In the early days the list of potential names included David Ben-Gurion, Marc Chagall, Anne Frank, Saul Bellow, Barbra Streisand and Woody Allen.

It was a combination of factors that led to the final selection, including their contribution to the 20th century, their Jewishness and whether the image would make a good portrait.

Warhol, a Catholic, never discussed Judaism with Feldman during the selection process.

In the interview Spera asked Feldman whether Warhol ever attended a Jewish festival or a Shabbat dinner, to which he replied: “No. But we never went to church together either.”

The son of Slovakian immigrants in working class Pittsburgh, Warhol loved New York’s social life and was said to have gone out every night. After Studio 54 opened, it became his favourite social hangout where he enjoyed the company of stars such as Liza Minnelli and Bianca Jagger.

By 1980 Warhol was a household name, having produced hundreds of commissioned portraits of celebrities, but the exhibition of Jewish geniuses would be different, because it featured people who were no longer alive and was based on archival photos that Warhol enlarged, partially redrew and overlaid with high-contrast colours.

When the exhibition opened at the Jewish Museum in New York in 1980, The New York Times published a vitriolic review by art critic Hilton Kramer.

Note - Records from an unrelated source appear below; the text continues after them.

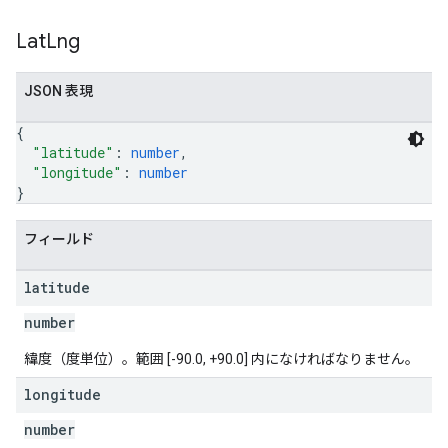
Lat
Lng
JSON 表現
{
"latitude"
: 
number
,
"longitude"
: 
number
}
フィールド
latitude
number
緯度（度単位）。範囲 [-90.0, +90.0] 内になければなりません。
longitude
number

He wrote: “To the many afflictions suffered by the Jewish people in the course of their long history, the new Andy Warhol show at the Jewish Museum cannot be said to make a significant addition. True, the show is vulgar. It reeks of commercialism and its contribution to art is nil.”

But other reviews praised the exhibition and in recent years Warhol’s Jewish portraits have been popular wherever they have been exhibited.

The most recent exhibition was at Jewish Museum Vienna in 2012, and since last year the JMA has been assisted by the Vienna museum in the preparation of the Australian exhibition.

JMA collections and exhibitions manager and curator Peta Cook says: “After the Vienna exhibition was over, all the works went back to the lenders in different parts of the world.

“Some were private lenders and some were from museums, so the Vienna Jewish Museum gave us the rights to use their exhibition concept and assisted us in contacting the lenders.

“We organised for the works to be freighted to Australia for the exhibition.”

Cook has been working on the JMA exhibition since mid-2013.

She says the Jewish Museum’s exhibition features all of Warhol’s original screen prints.

“We also have one of paintings – of Golda Meir – that has come from Israel, plus one of Warhol’s preparatory sketches for the painting,” she says.

The exhibition includes background information about the subjects and copies of the source photos used by Warhol.

“This is the first time that Warhol’s Jewish Geniuses have been seen in Australia. It is really amazing to be up close to original Warhol works,” Cook says.

In addition to Andy Warhol’s Jewish Geniuses, there is a contemporary art exhibition called Warhol Now, looking at the way Warhol can affect artists and art today. It features the work of Australian artists including Ilana Bellville, David Brook, Ede Horton, Shirley Groves-Klebaner, Lisa Krivitsky, Dr Vera Moller and Joseph Wiedenbaum.

“We also have Warhol’s painting of Loti Smorgon, from a sitting that she did in his New York studio in 1981, which is on loan from the National Gallery of Victoria,” she says.

The JMA also has on display other works by Warhol along with videos about his artwork.

Andy Warhol’s Jewish Geniuses is at the Jewish Museum of Australia, 26 Alma Road, St Kilda until May 24, 2015. Enquiries: www.jewishmuseum.com.au.